__Work to complete__
Could you return all of the records exactly, minus their images?

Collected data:
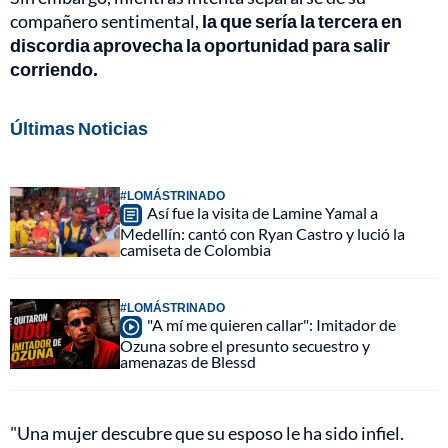
compañero sentimental,
la que sería la tercera en
discordia aprovecha la oportunidad para salir
corriendo.
Últimas Noticias
#LOMÁSTRINADO
Así fue la visita de Lamine Yamal a
Medellín: cantó con Ryan Castro y lució la
camiseta de Colombia
#LOMÁSTRINADO
"A mí me quieren callar": Imitador de
Ozuna sobre el presunto secuestro y
amenazas de Blessd
"Una mujer descubre que su esposo le ha sido infiel.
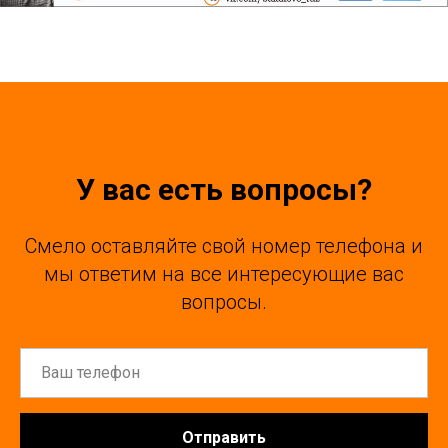
У вас есть вопросы?
Смело оставляйте свой номер телефона и
мы ответим на все интересующие вас
вопросы.
Отправить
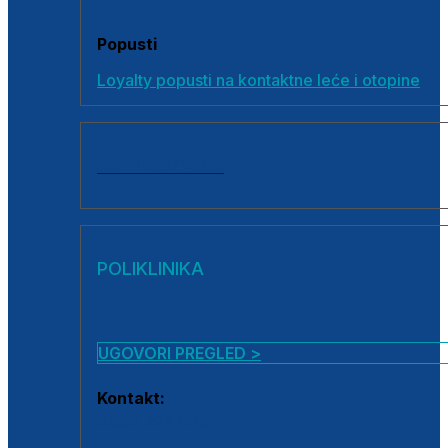
Popusti
Loyalty popusti na kontaktne leće i otopine
SVI PROIZVODI
POLIKLINIKA
UGOVORI PREGLED >
Kontakt:
0800 222 025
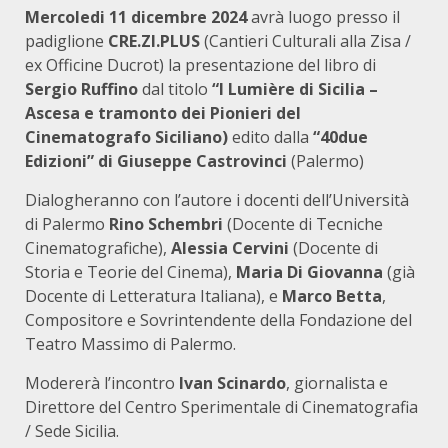
Mercoledi 11 dicembre 2024
avrà luogo presso il
padiglione
CRE.ZI.PLUS
(Cantieri Culturali alla Zisa /
ex Officine Ducrot) la presentazione del libro di
Sergio Ruffino
dal titolo
“I Lumière di Sicilia –
Ascesa e tramonto dei Pionieri del
Cinematografo Siciliano)
edito dalla
“40due
Edizioni” di Giuseppe Castrovinci
(Palermo)
Dialogheranno con l’autore i docenti dell’Università
di Palermo
Rino Schembri
(Docente di Tecniche
Cinematografiche),
Alessia Cervini
(Docente di
Storia e Teorie del Cinema),
Maria Di Giovanna
(già
Docente di Letteratura Italiana), e
Marco Betta
,
Compositore e Sovrintendente della Fondazione del
Teatro Massimo di Palermo.
Modererà l’incontro
Ivan Scinardo
, giornalista e
Direttore del Centro Sperimentale di Cinematografia
/ Sede Sicilia.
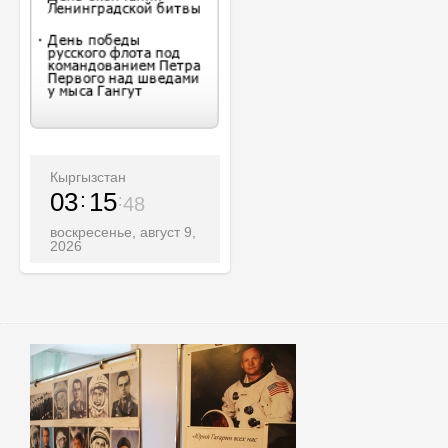
Кыргызстан
03
15
50
воскресенье, август 9,
2026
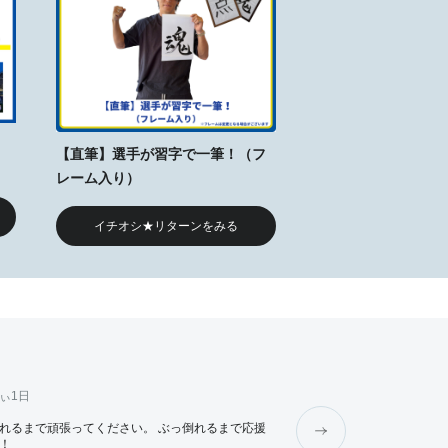
【直筆】選手が習字で一筆！（フ
レーム入り）
イチオシ★リターンをみる
ぃ
1日
みち
1日
れるまで頑張ってください。 ぶっ倒れるまで応援
応援しています。頑張ってくだ
！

__The completed task__
compañero sentimental,
la que sería la tercera en
discordia aprovecha la oportunidad para salir
corriendo.
Últimas Noticias
#LOMÁSTRINADO
Así fue la visita de Lamine Yamal a
Medellín: cantó con Ryan Castro y lució la
camiseta de Colombia
#LOMÁSTRINADO
"A mí me quieren callar": Imitador de
Ozuna sobre el presunto secuestro y
amenazas de Blessd
"Una mujer descubre que su esposo le ha sido infiel.
У вас есть вопросы?
Смело оставляйте свой номер телефона и
мы ответим на все интересующие вас
вопросы.
Отправить
Popusti
Loyalty popusti na kontaktne leće i otopine
SVI PROIZVODI
POLIKLINIKA
UGOVORI PREGLED >
Kontakt:
0800 222 025
Mercoledi 11 dicembre 2024
avrà luogo presso il
padiglione
CRE.ZI.PLUS
(Cantieri Culturali alla Zisa /
ex Officine Ducrot) la presentazione del libro di
Sergio Ruffino
dal titolo
“I Lumière di Sicilia –
Ascesa e tramonto dei Pionieri del
Cinematografo Siciliano)
edito dalla
“40due
Edizioni” di Giuseppe Castrovinci
(Palermo)
Dialogheranno con l’autore i docenti dell’Università
di Palermo
Rino Schembri
(Docente di Tecniche
Cinematografiche),
Alessia Cervini
(Docente di
Storia e Teorie del Cinema),
Maria Di Giovanna
(già
Docente di Letteratura Italiana), e
Marco Betta
,
Compositore e Sovrintendente della Fondazione del
Teatro Massimo di Palermo.
Modererà l’incontro
Ivan Scinardo
, giornalista e
Direttore del Centro Sperimentale di Cinematografia
/ Sede Sicilia.
Кыргызстан
03
15
50
воскресенье, август 9,
2026
【直筆】選手が習字で一筆！（フ
レーム入り）
イチオシ★リターンをみる
ぃ
1日
みち
1日
れるまで頑張ってください。 ぶっ倒れるまで応援
応援しています。頑張ってくだ
！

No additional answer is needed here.